The lines below, from the first through the one containing "Our Own Thinking", are to be given again exactly, with pictures left out and nothing added.

* * * * * * * * *

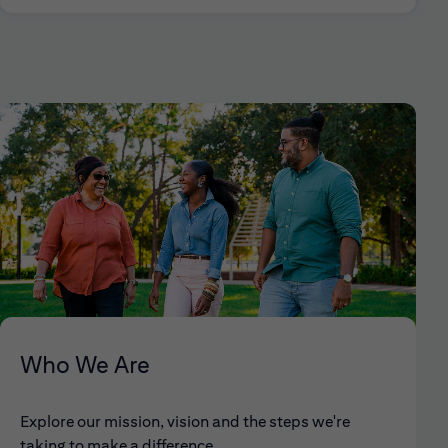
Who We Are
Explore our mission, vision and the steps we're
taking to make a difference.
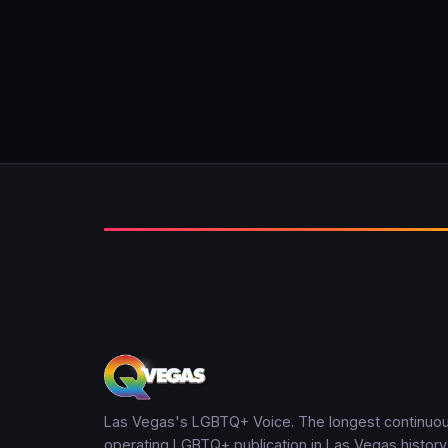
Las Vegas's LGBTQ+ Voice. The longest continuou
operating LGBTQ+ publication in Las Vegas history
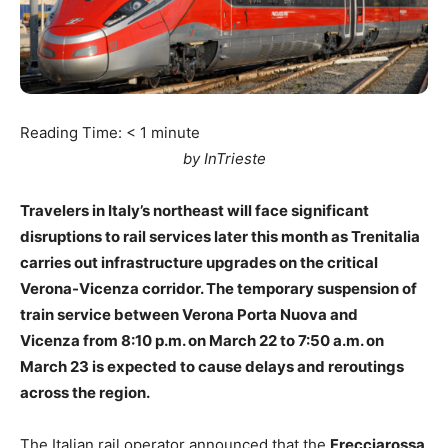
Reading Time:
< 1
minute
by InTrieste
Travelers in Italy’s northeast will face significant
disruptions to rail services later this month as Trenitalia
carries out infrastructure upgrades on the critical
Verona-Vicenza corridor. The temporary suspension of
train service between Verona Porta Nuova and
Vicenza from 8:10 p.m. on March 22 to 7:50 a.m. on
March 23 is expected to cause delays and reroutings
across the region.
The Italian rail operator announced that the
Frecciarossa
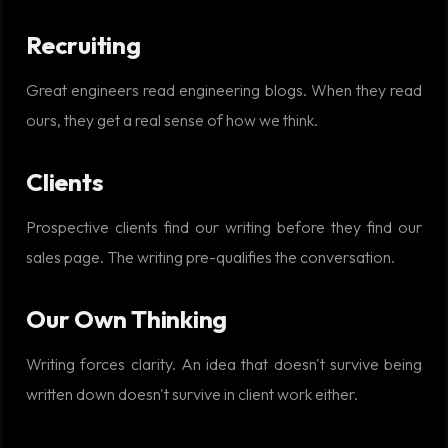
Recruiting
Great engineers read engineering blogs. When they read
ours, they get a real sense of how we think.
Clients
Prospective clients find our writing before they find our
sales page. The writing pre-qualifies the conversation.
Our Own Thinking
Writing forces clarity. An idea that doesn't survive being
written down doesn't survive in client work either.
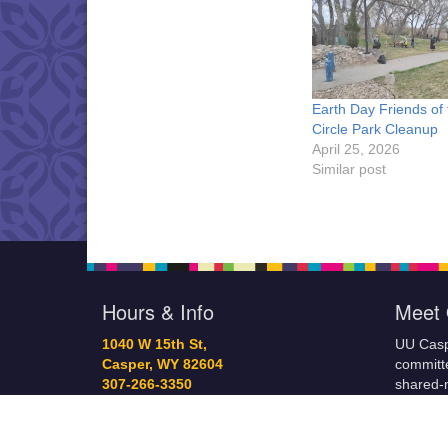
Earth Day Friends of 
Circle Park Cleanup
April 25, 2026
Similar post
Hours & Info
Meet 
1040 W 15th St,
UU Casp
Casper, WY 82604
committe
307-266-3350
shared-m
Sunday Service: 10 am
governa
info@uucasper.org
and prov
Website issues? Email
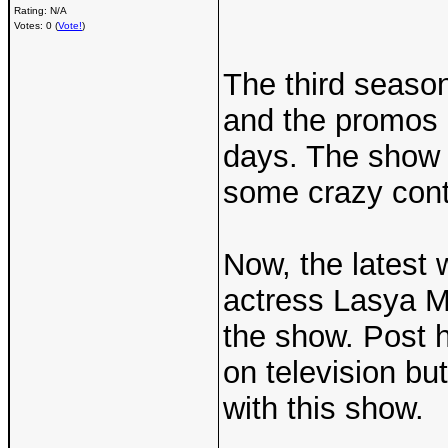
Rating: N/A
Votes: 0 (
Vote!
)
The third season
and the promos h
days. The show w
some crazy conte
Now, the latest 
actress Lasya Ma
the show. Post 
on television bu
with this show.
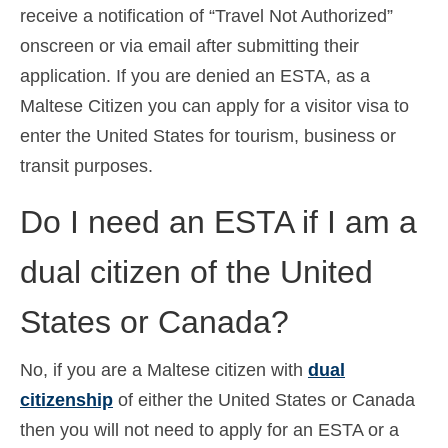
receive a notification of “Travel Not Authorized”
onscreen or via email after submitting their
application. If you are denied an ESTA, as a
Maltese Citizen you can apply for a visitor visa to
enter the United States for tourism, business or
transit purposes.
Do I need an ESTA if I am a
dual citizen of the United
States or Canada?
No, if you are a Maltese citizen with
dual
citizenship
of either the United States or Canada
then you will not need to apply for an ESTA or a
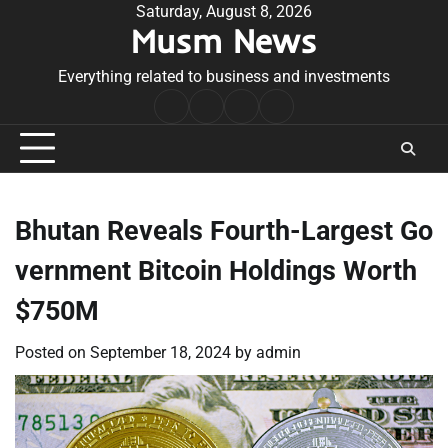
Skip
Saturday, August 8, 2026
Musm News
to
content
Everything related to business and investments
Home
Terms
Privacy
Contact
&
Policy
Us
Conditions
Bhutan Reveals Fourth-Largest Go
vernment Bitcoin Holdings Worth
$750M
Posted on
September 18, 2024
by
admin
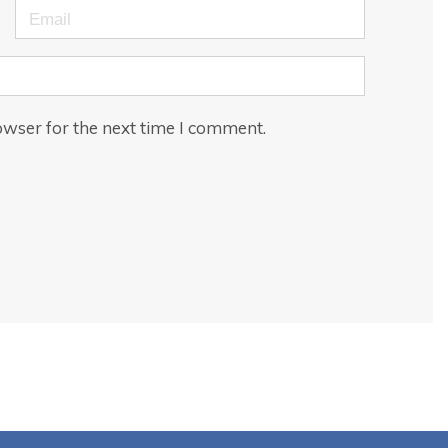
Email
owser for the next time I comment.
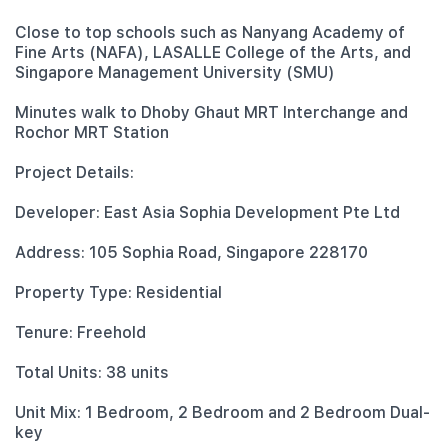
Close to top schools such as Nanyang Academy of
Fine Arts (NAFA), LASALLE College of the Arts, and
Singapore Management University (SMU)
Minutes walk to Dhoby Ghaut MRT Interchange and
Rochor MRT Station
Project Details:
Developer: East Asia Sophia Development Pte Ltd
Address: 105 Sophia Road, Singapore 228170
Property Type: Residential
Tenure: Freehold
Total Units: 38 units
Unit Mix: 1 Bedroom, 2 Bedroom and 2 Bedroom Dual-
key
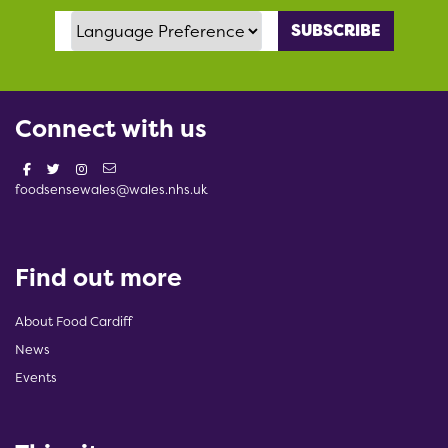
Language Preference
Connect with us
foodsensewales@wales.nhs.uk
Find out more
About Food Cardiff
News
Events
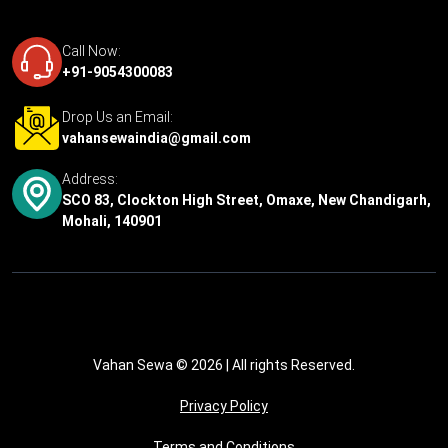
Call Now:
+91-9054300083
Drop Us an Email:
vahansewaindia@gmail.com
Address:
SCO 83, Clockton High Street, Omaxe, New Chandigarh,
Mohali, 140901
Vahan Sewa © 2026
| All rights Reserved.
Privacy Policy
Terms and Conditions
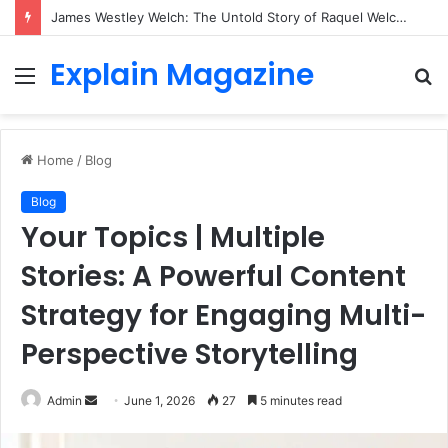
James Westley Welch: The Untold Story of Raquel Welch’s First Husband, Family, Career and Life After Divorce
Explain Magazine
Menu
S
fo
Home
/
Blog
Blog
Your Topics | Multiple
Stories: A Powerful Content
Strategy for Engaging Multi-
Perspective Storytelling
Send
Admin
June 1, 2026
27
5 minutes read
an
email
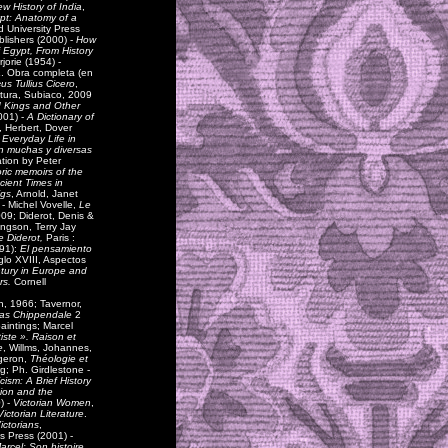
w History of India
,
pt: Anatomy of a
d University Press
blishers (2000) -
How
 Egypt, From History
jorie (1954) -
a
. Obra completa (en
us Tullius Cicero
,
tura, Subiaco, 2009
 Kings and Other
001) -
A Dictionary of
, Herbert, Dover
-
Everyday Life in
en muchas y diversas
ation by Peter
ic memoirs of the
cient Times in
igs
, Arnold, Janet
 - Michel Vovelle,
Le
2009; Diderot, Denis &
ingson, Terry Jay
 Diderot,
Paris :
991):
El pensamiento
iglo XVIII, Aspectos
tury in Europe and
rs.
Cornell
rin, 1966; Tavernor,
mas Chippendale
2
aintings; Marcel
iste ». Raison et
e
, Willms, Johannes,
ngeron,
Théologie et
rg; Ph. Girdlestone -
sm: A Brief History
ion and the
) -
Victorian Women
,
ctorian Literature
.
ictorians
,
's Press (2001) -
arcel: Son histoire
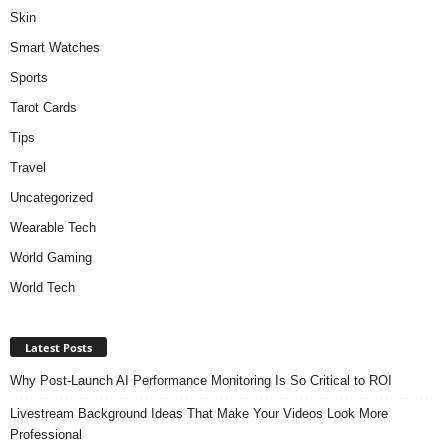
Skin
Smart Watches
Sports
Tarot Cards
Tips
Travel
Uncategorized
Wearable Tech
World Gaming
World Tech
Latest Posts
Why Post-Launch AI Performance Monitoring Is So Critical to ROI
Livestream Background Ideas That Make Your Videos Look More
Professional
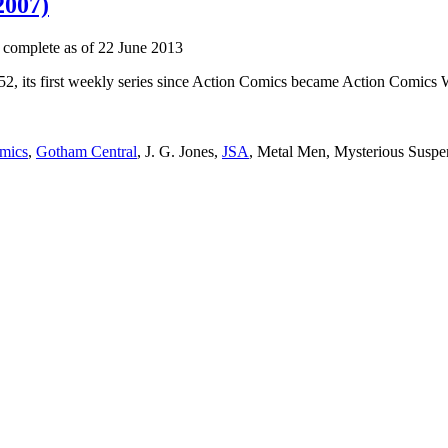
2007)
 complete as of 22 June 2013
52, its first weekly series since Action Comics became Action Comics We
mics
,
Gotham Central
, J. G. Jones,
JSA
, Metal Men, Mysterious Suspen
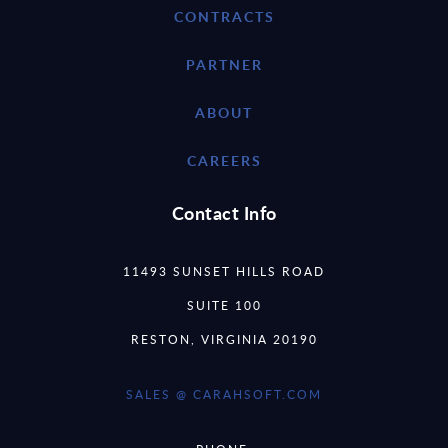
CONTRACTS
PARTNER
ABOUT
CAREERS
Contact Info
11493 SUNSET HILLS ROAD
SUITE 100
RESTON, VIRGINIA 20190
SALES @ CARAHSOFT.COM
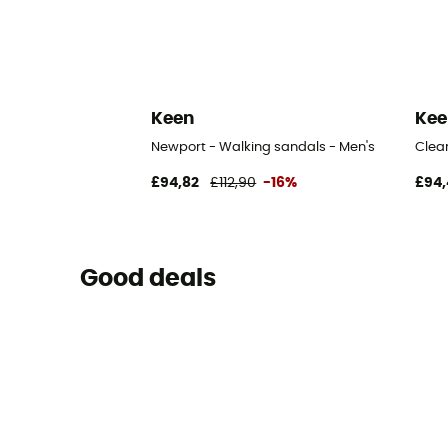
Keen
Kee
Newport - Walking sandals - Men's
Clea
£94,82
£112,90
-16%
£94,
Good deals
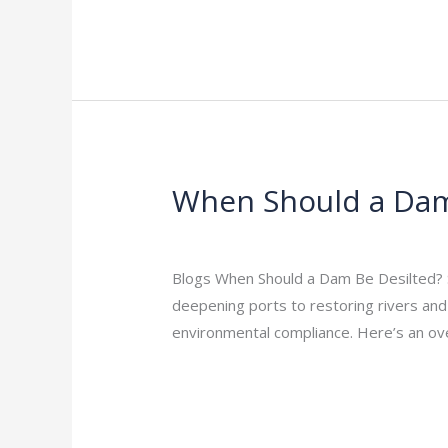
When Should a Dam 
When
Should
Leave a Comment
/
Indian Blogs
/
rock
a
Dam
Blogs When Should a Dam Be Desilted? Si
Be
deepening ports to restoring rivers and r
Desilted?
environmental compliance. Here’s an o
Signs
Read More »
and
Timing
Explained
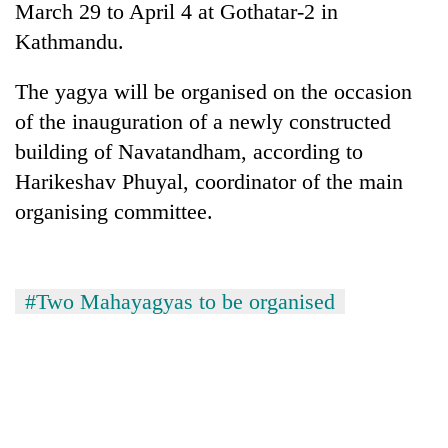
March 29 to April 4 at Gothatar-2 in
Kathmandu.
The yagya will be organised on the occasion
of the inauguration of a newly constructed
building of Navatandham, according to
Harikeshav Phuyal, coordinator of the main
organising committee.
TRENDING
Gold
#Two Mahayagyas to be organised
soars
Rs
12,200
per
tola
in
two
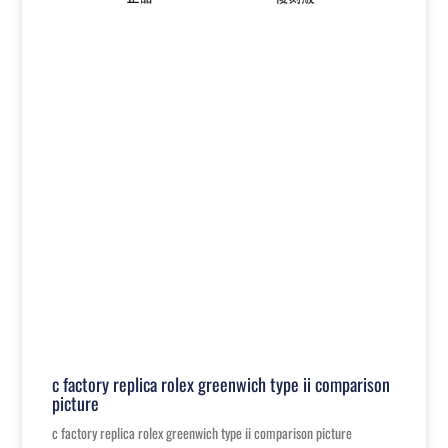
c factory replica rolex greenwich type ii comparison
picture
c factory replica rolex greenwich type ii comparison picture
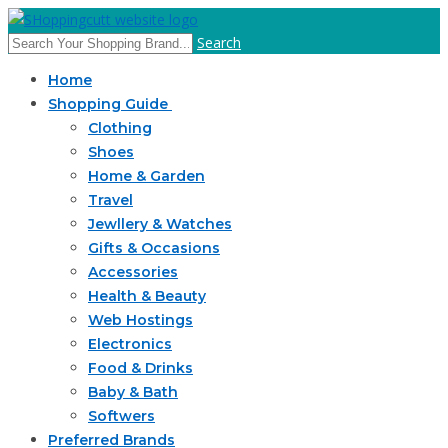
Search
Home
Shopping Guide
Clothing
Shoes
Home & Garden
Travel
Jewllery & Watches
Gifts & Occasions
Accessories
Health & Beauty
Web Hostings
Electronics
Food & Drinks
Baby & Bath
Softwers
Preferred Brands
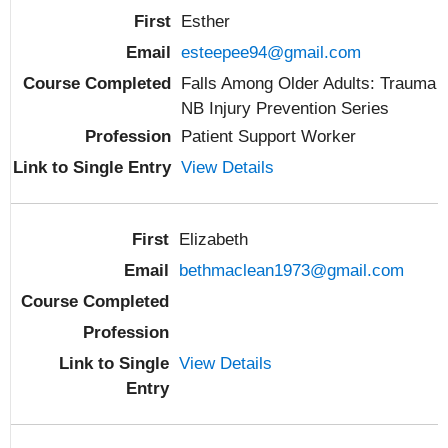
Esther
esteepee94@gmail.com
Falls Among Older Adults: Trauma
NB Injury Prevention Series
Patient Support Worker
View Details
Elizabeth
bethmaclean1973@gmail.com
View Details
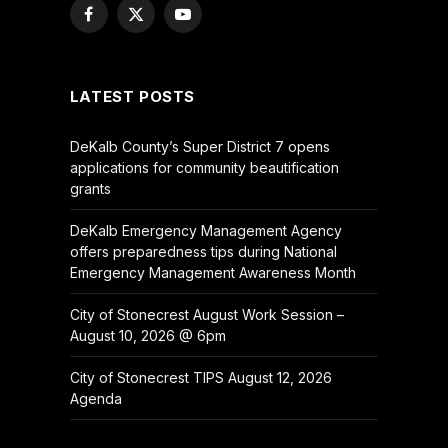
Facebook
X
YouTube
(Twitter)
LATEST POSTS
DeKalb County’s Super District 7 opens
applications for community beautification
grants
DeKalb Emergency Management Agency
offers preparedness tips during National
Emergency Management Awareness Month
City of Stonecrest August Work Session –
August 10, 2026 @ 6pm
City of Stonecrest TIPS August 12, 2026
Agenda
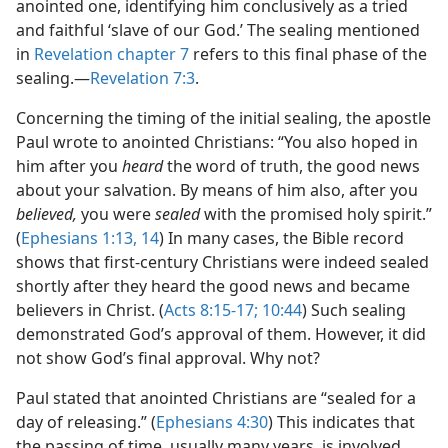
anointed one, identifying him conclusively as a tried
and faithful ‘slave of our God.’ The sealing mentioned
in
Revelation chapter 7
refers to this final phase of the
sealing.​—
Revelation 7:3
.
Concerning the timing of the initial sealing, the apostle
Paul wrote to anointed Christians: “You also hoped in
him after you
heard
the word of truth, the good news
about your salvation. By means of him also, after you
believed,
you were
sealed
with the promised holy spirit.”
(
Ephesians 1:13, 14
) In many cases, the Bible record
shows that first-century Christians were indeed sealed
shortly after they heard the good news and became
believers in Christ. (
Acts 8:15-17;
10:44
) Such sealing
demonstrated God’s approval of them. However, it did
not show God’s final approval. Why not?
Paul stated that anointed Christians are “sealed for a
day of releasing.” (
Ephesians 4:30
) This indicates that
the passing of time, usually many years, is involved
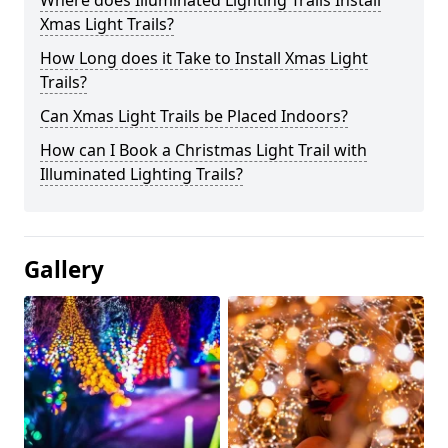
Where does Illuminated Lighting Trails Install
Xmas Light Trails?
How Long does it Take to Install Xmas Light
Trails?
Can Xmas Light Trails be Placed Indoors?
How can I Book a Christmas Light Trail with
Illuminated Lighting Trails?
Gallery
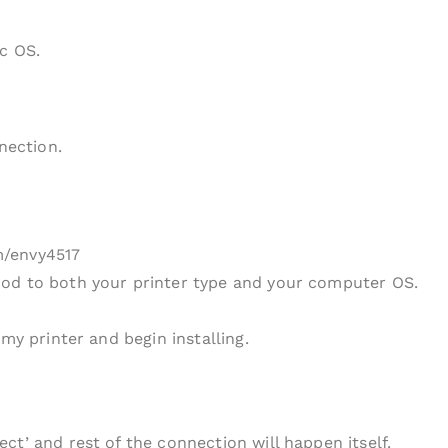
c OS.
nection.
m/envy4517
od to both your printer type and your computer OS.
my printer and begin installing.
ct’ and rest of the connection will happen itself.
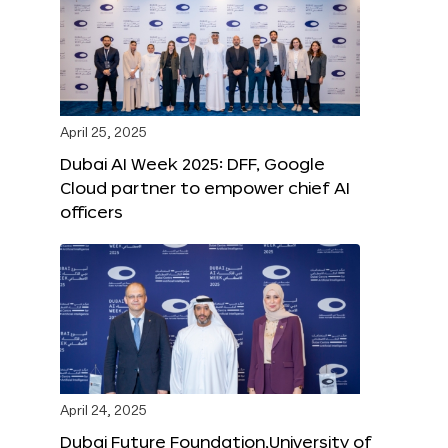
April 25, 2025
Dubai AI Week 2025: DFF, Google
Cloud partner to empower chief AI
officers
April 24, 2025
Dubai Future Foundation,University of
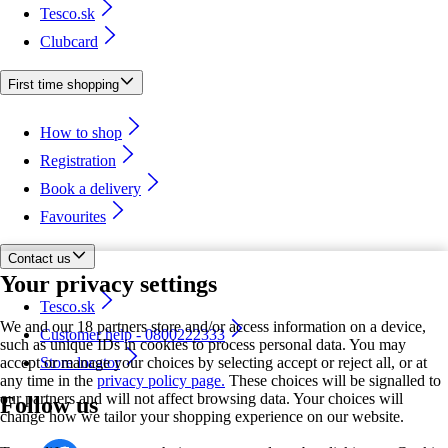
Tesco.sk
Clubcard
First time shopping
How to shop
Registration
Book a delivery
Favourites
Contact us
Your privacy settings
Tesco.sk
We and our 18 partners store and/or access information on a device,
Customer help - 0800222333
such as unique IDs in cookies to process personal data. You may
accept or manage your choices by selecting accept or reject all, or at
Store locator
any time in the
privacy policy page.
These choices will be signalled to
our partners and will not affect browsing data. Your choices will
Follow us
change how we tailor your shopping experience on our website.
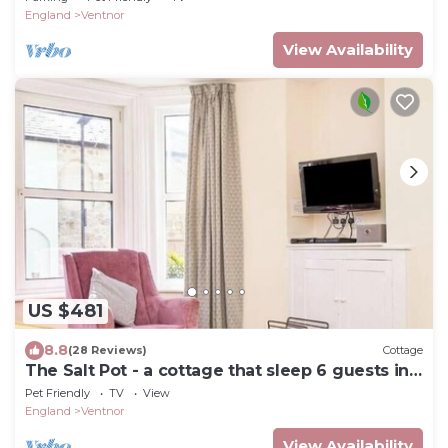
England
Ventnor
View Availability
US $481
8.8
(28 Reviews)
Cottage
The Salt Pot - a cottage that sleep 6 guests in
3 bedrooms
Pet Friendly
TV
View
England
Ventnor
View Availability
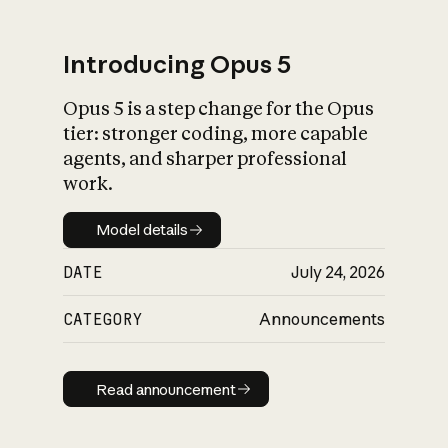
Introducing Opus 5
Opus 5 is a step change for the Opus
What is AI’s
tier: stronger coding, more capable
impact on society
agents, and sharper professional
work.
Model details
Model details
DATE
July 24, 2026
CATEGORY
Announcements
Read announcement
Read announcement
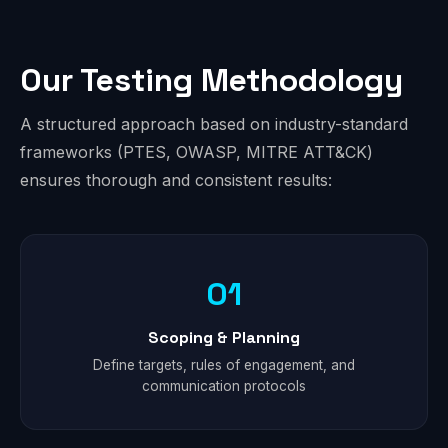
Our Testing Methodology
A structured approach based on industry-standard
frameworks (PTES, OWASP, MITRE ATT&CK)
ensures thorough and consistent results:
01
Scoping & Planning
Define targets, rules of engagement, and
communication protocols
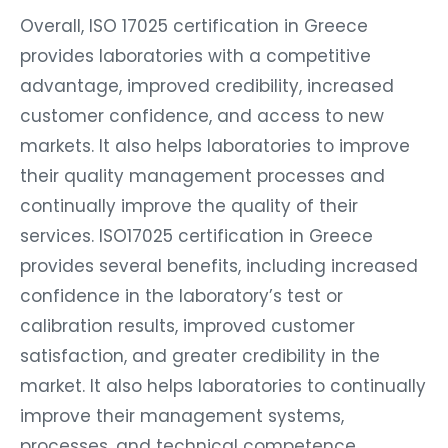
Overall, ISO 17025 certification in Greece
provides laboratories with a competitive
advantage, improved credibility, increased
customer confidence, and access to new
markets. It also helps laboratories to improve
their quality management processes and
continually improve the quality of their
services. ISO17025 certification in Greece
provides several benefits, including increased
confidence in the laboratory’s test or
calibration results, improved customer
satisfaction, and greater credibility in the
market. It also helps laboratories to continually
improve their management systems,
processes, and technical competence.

* * * * * * * * *

**Exercise output:**
Who We Are
Explore our mission, vision and the steps we're
taking to make a difference.
Las Vegas's LGBTQ+ Voice. The longest continuou
operating LGBTQ+ publication in Las Vegas history
Reading Time:
< 1
minute
by InTrieste
Travelers in Italy’s northeast will face significant
disruptions to rail services later this month as Trenitalia
carries out infrastructure upgrades on the critical
Verona-Vicenza corridor. The temporary suspension of
train service between Verona Porta Nuova and
Vicenza from 8:10 p.m. on March 22 to 7:50 a.m. on
March 23 is expected to cause delays and reroutings
across the region.
The Italian rail operator announced that the
Frecciarossa
Recruiting
Great engineers read engineering blogs. When they read
ours, they get a real sense of how we think.
Clients
Prospective clients find our writing before they find our
sales page. The writing pre-qualifies the conversation.
Our Own Thinking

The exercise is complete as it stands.